[Python-bugs-list] [ python-Bugs-555360 ] UTF-16 BOM handling counterintuitive

Tue, 04 Jun 2002 08:19:17 -0700

Bugs item #555360, was opened at 2002-05-13 11:21
You can respond by visiting: 
http://sourceforge.net/tracker/?func=detail&atid=105470&aid=555360&group_id=5470

Category: Unicode
Group: None
>Status: Closed
>Resolution: Fixed
Priority: 3
Submitted By: Stephen J. Turnbull (yaseppochi)
Assigned to: Walter Dörwald (doerwalter)
Summary: UTF-16 BOM handling counterintuitive

Initial Comment:
A search on "Unicode BOM" doesn't turn up anything related.
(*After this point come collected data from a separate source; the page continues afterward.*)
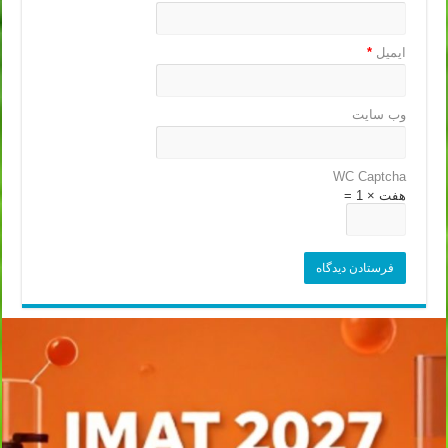
ایمیل
*
وب‌ سایت
WC Captcha
هفت × 1 =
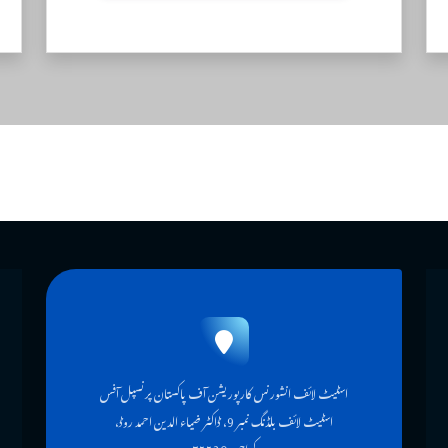
اسٹیٹ لائف انشورنس کارپوریشن آف پاکستان پرنسپل آفس
اسٹیٹ لائف بلڈنگ نمبر 9، ڈاکٹر ضیاء الدین احمد روڈ،
کراچی-75530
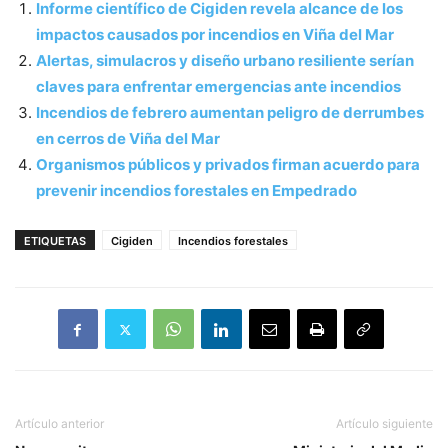
Informe científico de Cigiden revela alcance de los
impactos causados por incendios en Viña del Mar
Alertas, simulacros y diseño urbano resiliente serían
claves para enfrentar emergencias ante incendios
Incendios de febrero aumentan peligro de derrumbes
en cerros de Viña del Mar
Organismos públicos y privados firman acuerdo para
prevenir incendios forestales en Empedrado
ETIQUETAS
Cigiden
Incendios forestales
Artículo anterior
Artículo siguiente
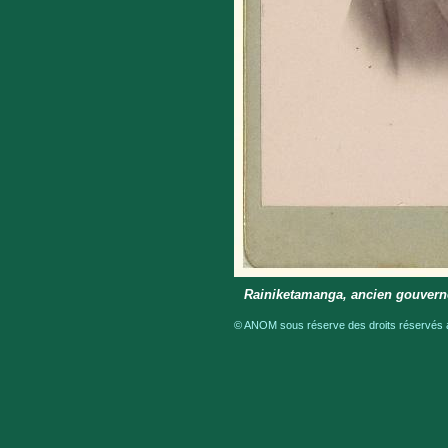
Rainiketamanga, ancien gouvern
© ANOM sous réserve des droits réservés a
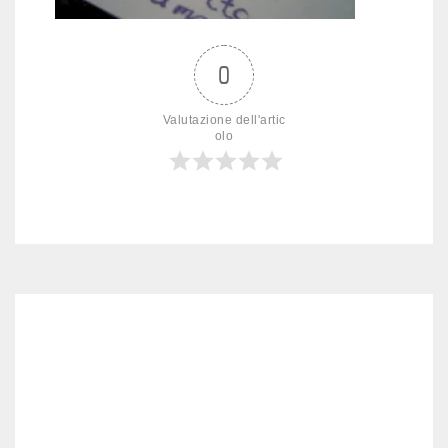
0
Valutazione dell'artic
olo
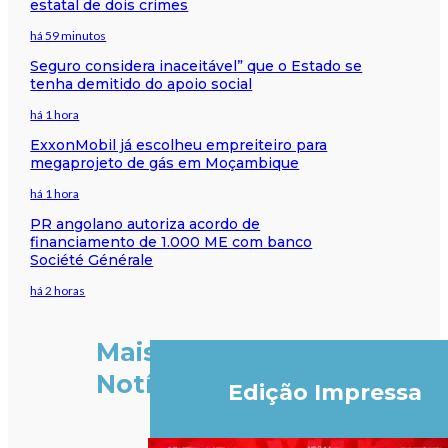
estatal de dois crimes
há 59 minutos
Seguro considera inaceitável” que o Estado se
tenha demitido do apoio social
há 1 hora
ExxonMobil já escolheu empreiteiro para
megaprojeto de gás em Moçambique
há 1 hora
PR angolano autoriza acordo de
financiamento de 1.000 ME com banco
Société Générale
há 2 horas
Mais
Notícias
Edição Impressa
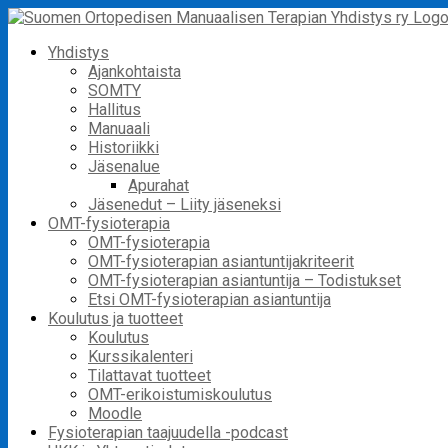
Skip
to
Yhdistys
content
Ajankohtaista
SOMTY
Hallitus
Manuaali
Historiikki
Jäsenalue
Apurahat
Jäsenedut – Liity jäseneksi
OMT-fysioterapia
OMT-fysioterapia
OMT-fysioterapian asiantuntijakriteerit
OMT-fysioterapian asiantuntija – Todistukset
Etsi OMT-fysioterapian asiantuntija
Koulutus ja tuotteet
Koulutus
Kurssikalenteri
Tilattavat tuotteet
OMT-erikoistumiskoulutus
Moodle
Fysioterapian taajuudella -podcast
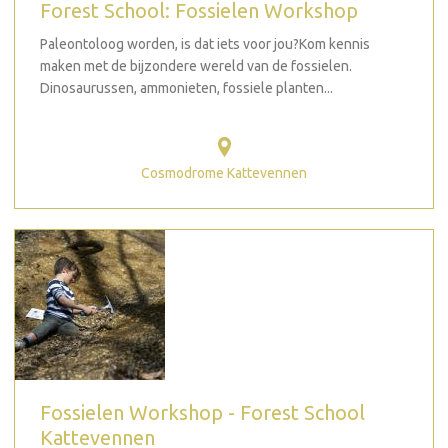
Forest School: Fossielen Workshop
Paleontoloog worden, is dat iets voor jou?Kom kennis
maken met de bijzondere wereld van de fossielen.
Dinosaurussen, ammonieten, fossiele planten...
Cosmodrome Kattevennen
Fossielen Workshop - Forest School
Kattevennen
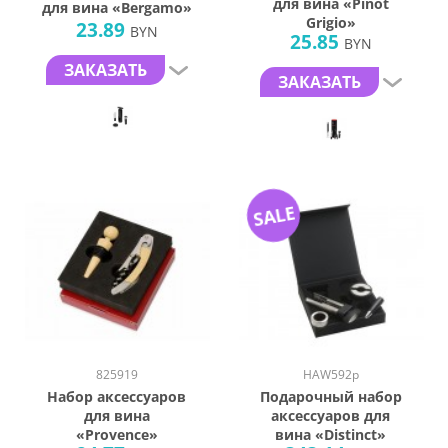
для вина «Pinot
для вина «Bergamo»
Grigio»
23.89
BYN
25.85
BYN
ЗАКАЗАТЬ
ЗАКАЗАТЬ
SALE
825919
HAW592p
Набор аксессуаров
Подарочный набор
для вина
аксессуаров для
«Provence»
вина «Distinct»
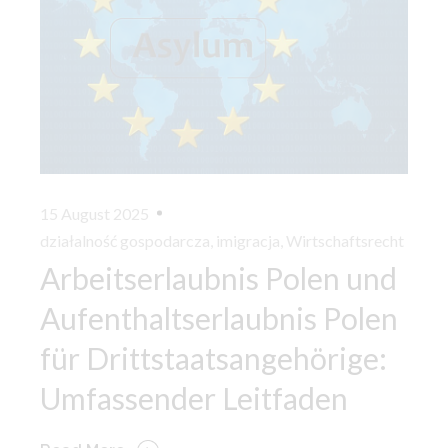
15 August 2025
działalność gospodarcza
,
imigracja
,
Wirtschaftsrecht
Arbeitserlaubnis Polen und
Aufenthaltserlaubnis Polen
für Drittstaatsangehörige:
Umfassender Leitfaden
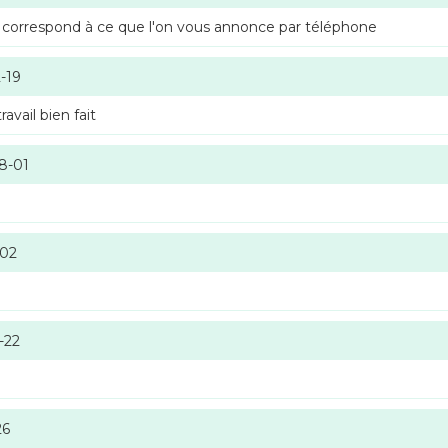
 correspond à ce que l'on vous annonce par téléphone
-19
vail bien fait
8-01
-02
-22
26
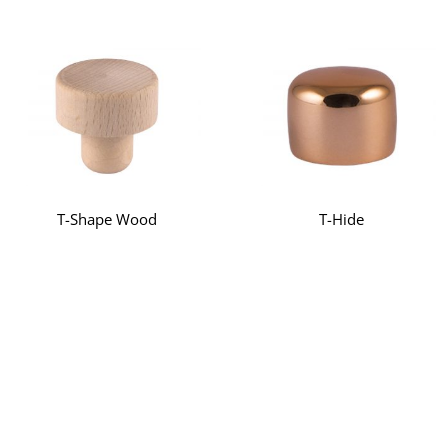
T-Shape Wood
T-Hide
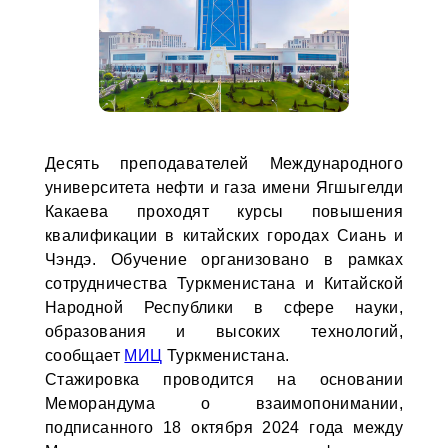
Десять преподавателей Международного
университета нефти и газа имени Ягшыгелди
Какаева проходят курсы повышения
квалификации в китайских городах Сиань и
Чэндэ. Обучение организовано в рамках
сотрудничества Туркменистана и Китайской
Народной Республики в сфере науки,
образования и высоких технологий,
сообщает
МИЦ
Туркменистана.
Стажировка проводится на основании
Меморандума о взаимопонимании,
подписанного 18 октября 2024 года между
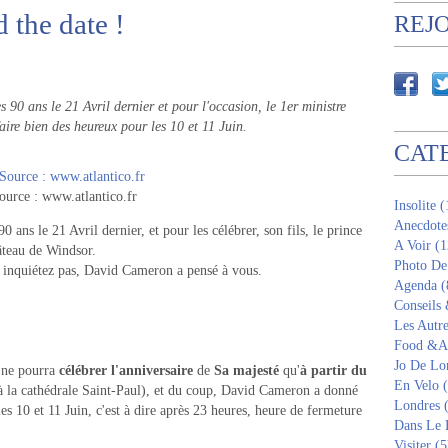
 the date !
REJ
es 90 ans le 21 Avril dernier et pour l'occasion, le 1er ministre
ire bien des heureux pour les 10 et 11 Juin.
CAT
ource : www.atlantico.fr
Insolite 
Anecdote
0 ans le 21 Avril dernier, et pour les célébrer, son fils, le prince
A Voir (1
hâteau de Windsor.
Photo De
us inquiétez pas, David Cameron a pensé à vous.
Agenda (
Conseils
Les Autre
Food &Am
Jo De Lo
i
ne pourra
célébrer l'anniversaire
de
Sa majesté
qu'
à partir du
En Velo 
à la cathédrale Saint-Paul), et du coup, David Cameron a donné
Londres 
les 10 et 11 Juin, c'est à dire après 23 heures, heure de fermeture
Dans Le 
Visiter (5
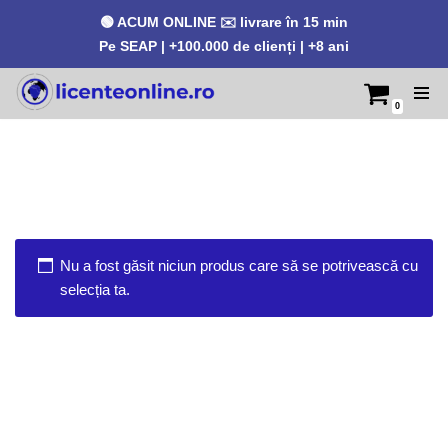
🟢 ACUM ONLINE ✉️ livrare în 15 min
Pe SEAP | +100.000 de clienți | +8 ani
0
Sari
la
conținut
Nu a fost găsit niciun produs care să se potrivească cu
selecția ta.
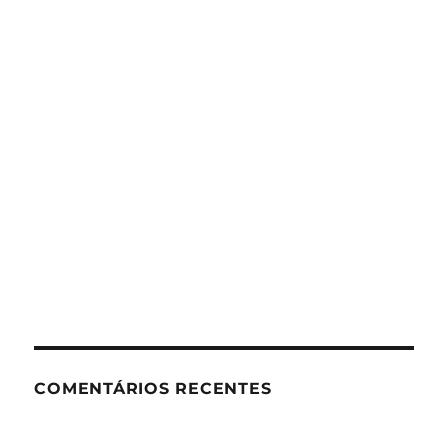
COMENTÁRIOS RECENTES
Sorry, I don't have a 2.2 or CVS to hand.  Easy enough
to replicate, anyway.  The UTF-16 codec happily
corrupts files by appending a BOM before writing
encoded text to the file:

bash-2.05a$ python
Python 2.1.3 (#1, Apr 20 2002, 10:14:34) 
[GCC 2.95.4 20011002 (Debian prerelease)] on linux2
Type "copyright", "credits" or "license" for more
information.
>>> import codecs
>>> f = codecs.open("/tmp/utf16","w","utf-16")
>>> f.write(u"a")
>>> f.close()
>>> f = codecs.open("/tmp/utf16","a","utf-16")
>>> f.write(u"a")
>>> f.close()
>>> f = open("/tmp/utf16","r") 
>>> f.read()
'\xff\xfea\x00\xff\xfea\x00'

Oops.

Also, dir(codecs) shows BOM64* constants are defined
(to what purpose, I have no idea---Microsoft Word files
on Alpha, maybe?), but no BOM8, which actually has some
basis in the standards.  (I think the idea of a UTF-8
signature is a abomination, so you can leave it
out<wink>, but people who do use the BOM as signature
in UTF-8 files would find it useful.)  Hmm ...

>>> codecs.BOM_BE
'\xfe\xff'
>>> codecs.BOM64_BE
'\x00\x00\xfe\xff'
>>> codecs.BOM32_BE
'\xfe\xff'
>>> 

Urk!  I only count 32 bits in BOM64 and 16 bits in
BOM32!  Maybe BOM32_* was intended as an alias for
BOM_*, and BOM64_* was a continuation of the typo, as
it were?

I wonder if this is the right interface, actually. 
Wouldn't prefixBOM() and checkBOM() methods for streams
and strings make more sense?  prefixBOM should be
idempotent, and checkBOM would return either a codec
(with size and endianness determined) or a codec.BOM*
constant.

----------------------------------------------------------------------

>Comment By: Walter Dörwald (doerwalter)
Date: 2002-06-04 17:19

Message:
Logged In: YES 
user_id=89016

Checked in as:
Misc/NEWS 1.413
Lib/codecs.py 1.25
Doc/lib/libcodecs.tex 1.9

----------------------------------------------------------------------

Comment By: Stephen J. Turnbull (yaseppochi)
Date: 2002-06-04 11:50

Message:
Logged In: YES 
user_id=88738

"My" BOM8 would look exactly as you give it:  '\xef\xbb\xbf'
This would be useful in the same kinds of contexts as the
BOM16/32 variants, I would think.

----------------------------------------------------------------------

Comment By: M.-A. Lemburg (lemburg)
Date: 2002-06-04 09:19

Message:
Logged In: YES 
user_id=38388

Stephen, how would your BOM8 look like ?

As explained below, the two constants are there
for checking which signature was used, not so 
much for generating it (since this is up to the 
UTF-16/32 codecs).

UTF-8 doesn't need a BOM. Still, it can be used
as signature, so I'D say we add BOM_UTF8_
= '\xef\xbb\xbf' as well.

----------------------------------------------------------------------

Comment By: Stephen J. Turnbull (yaseppochi)
Date: 2002-06-04 04:09

Message:
Logged In: YES 
user_id=88738

The reason for a BOM8 is for use as a _signature_, cf.
ISO/IEC 10646-1, Annex F, as Amended by Amendment 2. 
Implementers of PEP 263 and those who have to interchange
with MS Notepad and other such applications that use a
leading ZERO-WIDTH NO-BREAK SPACE as a Unicode signature may
find it convenient.  The name BOM8 is for consistency with
the other signatures.

Of course you could trash _all_ the BOM names in favor of
"SIGNATURE_UTF(8|16|32)(_[BL]E)?", which applies in all cases.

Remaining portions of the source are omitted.